→ PROBLEM STATEMENT: Quote exactly, and only, the lines of the material below from the line with "со времен Клеопатры" through the line with "legende sjov til din mani eller pedi!".

--

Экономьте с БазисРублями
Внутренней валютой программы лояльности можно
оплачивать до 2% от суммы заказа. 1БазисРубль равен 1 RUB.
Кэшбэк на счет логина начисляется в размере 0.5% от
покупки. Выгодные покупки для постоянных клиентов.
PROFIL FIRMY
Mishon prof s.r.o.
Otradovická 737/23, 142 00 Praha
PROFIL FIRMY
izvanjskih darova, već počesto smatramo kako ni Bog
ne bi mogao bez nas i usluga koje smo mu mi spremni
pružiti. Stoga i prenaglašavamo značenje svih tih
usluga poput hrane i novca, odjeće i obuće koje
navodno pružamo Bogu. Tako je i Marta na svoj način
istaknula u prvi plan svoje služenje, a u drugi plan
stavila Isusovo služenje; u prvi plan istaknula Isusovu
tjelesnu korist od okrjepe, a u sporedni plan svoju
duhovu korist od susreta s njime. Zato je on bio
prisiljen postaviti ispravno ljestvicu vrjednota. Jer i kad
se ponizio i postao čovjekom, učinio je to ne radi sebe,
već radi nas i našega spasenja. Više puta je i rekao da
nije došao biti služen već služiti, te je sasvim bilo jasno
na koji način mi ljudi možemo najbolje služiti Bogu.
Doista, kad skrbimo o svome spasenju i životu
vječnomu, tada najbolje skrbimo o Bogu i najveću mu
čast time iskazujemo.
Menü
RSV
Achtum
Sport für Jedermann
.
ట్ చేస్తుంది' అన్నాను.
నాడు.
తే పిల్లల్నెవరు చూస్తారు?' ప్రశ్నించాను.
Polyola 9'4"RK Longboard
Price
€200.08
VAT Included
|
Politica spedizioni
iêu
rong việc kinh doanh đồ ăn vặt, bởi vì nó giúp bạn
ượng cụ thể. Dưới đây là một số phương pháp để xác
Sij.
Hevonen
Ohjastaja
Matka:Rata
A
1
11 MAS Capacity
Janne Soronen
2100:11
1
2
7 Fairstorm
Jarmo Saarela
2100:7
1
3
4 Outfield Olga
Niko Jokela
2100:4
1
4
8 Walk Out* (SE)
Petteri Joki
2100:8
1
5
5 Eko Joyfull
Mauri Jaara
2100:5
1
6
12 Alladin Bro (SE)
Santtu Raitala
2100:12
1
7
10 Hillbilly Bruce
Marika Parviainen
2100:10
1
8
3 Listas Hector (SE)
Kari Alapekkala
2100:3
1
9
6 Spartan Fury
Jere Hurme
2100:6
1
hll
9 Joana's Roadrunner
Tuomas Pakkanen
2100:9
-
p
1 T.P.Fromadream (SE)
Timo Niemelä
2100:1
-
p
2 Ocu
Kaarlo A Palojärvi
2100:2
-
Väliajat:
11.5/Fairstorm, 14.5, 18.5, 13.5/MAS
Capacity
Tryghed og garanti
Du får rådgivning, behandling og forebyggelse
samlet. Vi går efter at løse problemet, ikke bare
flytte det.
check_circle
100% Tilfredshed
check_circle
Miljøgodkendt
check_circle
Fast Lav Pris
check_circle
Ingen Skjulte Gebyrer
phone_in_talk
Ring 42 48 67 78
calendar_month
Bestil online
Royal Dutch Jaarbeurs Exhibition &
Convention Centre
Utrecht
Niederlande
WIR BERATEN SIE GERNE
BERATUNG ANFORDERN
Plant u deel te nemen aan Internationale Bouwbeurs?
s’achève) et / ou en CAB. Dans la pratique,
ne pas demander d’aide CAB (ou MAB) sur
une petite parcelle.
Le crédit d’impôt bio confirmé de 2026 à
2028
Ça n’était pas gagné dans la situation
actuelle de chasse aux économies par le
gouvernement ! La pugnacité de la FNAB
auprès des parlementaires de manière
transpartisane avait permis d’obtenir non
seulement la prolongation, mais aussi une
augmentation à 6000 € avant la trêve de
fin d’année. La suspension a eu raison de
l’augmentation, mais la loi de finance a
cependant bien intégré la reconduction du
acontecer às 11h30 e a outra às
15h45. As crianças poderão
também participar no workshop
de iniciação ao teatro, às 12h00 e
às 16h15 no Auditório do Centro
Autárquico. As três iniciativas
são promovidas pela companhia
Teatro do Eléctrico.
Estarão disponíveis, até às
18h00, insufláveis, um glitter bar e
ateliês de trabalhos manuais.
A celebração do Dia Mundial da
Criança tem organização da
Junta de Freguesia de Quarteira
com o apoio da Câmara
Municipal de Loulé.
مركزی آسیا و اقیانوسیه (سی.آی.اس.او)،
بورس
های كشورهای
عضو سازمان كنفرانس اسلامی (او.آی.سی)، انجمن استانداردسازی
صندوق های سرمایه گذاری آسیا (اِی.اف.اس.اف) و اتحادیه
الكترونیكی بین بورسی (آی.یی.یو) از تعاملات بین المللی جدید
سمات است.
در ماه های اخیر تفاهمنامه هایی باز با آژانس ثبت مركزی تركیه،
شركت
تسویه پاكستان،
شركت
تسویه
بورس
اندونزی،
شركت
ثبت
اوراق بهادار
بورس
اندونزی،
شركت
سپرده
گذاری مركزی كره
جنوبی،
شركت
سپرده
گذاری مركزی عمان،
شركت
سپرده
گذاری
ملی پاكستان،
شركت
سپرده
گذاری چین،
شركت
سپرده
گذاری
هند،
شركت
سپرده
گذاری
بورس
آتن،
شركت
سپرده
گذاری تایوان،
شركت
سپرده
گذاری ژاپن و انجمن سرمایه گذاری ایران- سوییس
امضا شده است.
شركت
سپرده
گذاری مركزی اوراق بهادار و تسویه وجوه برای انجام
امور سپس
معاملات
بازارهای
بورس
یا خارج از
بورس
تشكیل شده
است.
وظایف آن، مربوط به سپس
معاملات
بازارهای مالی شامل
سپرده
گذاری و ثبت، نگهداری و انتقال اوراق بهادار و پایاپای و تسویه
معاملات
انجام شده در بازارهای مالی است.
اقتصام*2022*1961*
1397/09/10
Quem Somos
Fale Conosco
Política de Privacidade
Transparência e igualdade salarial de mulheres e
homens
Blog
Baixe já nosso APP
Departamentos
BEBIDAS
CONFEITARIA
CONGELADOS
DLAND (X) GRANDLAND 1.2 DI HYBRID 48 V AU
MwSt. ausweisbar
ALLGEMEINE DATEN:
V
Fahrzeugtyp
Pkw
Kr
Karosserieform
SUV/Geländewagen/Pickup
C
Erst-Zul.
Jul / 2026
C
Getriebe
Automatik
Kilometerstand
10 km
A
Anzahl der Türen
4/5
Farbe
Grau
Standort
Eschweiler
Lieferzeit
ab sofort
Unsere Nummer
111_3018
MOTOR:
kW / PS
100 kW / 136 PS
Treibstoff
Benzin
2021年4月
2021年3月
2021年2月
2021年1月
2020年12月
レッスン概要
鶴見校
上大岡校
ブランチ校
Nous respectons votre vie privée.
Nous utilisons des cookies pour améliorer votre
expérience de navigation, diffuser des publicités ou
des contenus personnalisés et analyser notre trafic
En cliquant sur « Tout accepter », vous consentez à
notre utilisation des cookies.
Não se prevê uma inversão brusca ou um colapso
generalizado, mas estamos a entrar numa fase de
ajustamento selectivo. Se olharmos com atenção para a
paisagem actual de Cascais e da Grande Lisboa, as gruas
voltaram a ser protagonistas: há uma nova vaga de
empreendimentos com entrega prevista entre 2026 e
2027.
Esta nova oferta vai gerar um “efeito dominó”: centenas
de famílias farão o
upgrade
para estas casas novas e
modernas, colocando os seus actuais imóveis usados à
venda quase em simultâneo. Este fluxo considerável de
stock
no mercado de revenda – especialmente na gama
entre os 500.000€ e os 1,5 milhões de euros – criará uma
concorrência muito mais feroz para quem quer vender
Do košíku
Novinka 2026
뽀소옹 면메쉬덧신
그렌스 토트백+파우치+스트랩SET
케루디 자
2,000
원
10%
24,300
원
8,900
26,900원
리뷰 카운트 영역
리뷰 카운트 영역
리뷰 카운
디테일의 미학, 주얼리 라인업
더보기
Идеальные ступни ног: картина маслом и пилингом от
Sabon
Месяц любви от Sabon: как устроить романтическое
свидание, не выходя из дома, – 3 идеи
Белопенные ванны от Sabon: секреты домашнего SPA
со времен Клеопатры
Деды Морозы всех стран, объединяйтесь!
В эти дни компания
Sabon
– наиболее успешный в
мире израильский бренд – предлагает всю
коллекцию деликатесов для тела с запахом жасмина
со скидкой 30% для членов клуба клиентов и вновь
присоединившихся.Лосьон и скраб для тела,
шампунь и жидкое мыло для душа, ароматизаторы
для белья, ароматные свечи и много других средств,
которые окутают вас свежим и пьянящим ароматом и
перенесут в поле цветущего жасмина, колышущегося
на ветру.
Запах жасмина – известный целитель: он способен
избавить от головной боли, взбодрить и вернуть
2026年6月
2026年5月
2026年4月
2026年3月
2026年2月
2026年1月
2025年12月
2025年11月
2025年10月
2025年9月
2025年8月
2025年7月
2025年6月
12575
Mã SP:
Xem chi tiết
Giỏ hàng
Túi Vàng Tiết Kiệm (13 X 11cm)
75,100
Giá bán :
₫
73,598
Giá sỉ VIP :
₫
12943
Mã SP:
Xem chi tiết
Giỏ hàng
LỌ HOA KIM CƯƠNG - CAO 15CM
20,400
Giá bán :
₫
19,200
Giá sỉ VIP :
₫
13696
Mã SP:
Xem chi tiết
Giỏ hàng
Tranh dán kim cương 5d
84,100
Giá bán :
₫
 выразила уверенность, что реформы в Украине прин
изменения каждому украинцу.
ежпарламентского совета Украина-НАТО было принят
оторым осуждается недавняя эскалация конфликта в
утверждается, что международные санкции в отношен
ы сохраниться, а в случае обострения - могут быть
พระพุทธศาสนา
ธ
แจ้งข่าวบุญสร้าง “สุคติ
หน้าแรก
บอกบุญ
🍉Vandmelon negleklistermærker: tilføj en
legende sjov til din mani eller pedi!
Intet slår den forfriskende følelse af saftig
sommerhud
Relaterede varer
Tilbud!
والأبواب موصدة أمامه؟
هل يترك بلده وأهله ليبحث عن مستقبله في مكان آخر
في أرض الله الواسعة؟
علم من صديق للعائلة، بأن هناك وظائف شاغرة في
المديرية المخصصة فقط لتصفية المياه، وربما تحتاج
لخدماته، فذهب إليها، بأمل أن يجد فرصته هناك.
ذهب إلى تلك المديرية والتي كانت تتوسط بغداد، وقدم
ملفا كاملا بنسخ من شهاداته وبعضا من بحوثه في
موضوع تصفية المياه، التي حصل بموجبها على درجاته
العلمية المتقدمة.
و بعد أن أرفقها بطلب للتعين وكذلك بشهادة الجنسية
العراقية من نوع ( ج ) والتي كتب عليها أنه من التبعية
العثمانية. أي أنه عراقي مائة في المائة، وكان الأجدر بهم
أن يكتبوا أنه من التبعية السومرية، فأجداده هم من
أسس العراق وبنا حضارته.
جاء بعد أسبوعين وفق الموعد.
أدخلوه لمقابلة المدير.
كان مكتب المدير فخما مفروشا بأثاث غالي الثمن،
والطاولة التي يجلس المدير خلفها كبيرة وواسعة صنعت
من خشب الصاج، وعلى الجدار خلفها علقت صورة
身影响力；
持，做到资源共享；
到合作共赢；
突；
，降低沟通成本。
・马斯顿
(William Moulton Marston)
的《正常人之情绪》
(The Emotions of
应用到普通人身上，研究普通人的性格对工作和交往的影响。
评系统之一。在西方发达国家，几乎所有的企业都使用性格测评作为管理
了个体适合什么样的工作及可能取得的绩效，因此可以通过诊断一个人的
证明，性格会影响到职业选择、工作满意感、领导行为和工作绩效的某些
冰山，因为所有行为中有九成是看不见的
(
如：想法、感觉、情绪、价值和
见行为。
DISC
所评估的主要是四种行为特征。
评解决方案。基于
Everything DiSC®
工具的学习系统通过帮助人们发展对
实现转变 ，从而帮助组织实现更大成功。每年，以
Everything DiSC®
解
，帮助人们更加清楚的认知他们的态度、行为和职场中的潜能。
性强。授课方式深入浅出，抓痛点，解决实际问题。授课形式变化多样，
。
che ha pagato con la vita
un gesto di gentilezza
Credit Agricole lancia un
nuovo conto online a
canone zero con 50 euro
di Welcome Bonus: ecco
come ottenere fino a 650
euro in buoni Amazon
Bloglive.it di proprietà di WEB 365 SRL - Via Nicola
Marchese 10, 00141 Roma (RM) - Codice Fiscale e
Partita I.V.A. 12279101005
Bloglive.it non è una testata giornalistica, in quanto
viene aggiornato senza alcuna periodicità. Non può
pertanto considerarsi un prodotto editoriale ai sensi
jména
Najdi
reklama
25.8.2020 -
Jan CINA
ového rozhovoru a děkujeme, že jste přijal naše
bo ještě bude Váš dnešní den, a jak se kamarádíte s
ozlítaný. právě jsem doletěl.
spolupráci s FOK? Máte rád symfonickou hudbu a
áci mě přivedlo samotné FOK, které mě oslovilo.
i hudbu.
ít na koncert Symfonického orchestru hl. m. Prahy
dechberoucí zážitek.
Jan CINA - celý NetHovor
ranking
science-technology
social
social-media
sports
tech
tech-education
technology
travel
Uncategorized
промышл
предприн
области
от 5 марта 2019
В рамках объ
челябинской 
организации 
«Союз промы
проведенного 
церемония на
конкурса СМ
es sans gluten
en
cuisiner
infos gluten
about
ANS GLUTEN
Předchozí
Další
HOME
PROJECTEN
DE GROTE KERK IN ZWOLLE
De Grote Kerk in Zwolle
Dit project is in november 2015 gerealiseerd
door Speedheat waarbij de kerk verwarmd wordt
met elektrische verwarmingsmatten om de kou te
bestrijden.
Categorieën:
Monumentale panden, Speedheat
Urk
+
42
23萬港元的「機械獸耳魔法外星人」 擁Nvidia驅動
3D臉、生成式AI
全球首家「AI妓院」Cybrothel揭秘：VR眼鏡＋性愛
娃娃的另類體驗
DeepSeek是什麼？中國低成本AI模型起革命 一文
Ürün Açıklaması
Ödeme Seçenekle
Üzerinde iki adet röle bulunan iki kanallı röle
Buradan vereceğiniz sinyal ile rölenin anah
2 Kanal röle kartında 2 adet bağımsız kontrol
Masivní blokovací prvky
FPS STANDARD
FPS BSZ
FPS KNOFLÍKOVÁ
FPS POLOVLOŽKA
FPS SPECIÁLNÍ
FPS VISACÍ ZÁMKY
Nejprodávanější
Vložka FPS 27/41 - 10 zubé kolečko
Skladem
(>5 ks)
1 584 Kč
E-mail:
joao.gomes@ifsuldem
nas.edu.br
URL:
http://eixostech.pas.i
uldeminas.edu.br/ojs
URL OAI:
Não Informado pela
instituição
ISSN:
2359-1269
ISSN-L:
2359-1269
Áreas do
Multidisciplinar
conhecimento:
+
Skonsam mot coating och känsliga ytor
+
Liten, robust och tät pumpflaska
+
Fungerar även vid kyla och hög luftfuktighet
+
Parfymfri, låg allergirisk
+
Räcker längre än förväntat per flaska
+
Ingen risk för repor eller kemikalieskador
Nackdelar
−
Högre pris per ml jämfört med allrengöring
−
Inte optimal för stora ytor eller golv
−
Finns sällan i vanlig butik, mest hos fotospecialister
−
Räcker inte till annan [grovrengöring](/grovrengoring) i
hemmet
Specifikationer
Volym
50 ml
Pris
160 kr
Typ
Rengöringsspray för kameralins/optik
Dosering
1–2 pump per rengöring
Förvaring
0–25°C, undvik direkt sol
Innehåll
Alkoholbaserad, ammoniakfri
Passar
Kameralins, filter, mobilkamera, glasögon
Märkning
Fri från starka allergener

--

→ FINISHED TASK:
со времен Клеопатры
Деды Морозы всех стран, объединяйтесь!
В эти дни компания
Sabon
– наиболее успешный в
мире израильский бренд – предлагает всю
коллекцию деликатесов для тела с запахом жасмина
со скидкой 30% для членов клуба клиентов и вновь
присоединившихся.Лосьон и скраб для тела,
шампунь и жидкое мыло для душа, ароматизаторы
для белья, ароматные свечи и много других средств,
которые окутают вас свежим и пьянящим ароматом и
перенесут в поле цветущего жасмина, колышущегося
на ветру.
Запах жасмина – известный целитель: он способен
избавить от головной боли, взбодрить и вернуть
2026年6月
2026年5月
2026年4月
2026年3月
2026年2月
2026年1月
2025年12月
2025年11月
2025年10月
2025年9月
2025年8月
2025年7月
2025年6月
12575
Mã SP:
Xem chi tiết
Giỏ hàng
Túi Vàng Tiết Kiệm (13 X 11cm)
75,100
Giá bán :
₫
73,598
Giá sỉ VIP :
₫
12943
Mã SP:
Xem chi tiết
Giỏ hàng
LỌ HOA KIM CƯƠNG - CAO 15CM
20,400
Giá bán :
₫
19,200
Giá sỉ VIP :
₫
13696
Mã SP:
Xem chi tiết
Giỏ hàng
Tranh dán kim cương 5d
84,100
Giá bán :
₫
 выразила уверенность, что реформы в Украине прин
изменения каждому украинцу.
ежпарламентского совета Украина-НАТО было принят
оторым осуждается недавняя эскалация конфликта в
утверждается, что международные санкции в отношен
ы сохраниться, а в случае обострения - могут быть
พระพุทธศาสนา
ธ
แจ้งข่าวบุญสร้าง “สุคติ
หน้าแรก
บอกบุญ
🍉Vandmelon negleklistermærker: tilføj en
legende sjov til din mani eller pedi!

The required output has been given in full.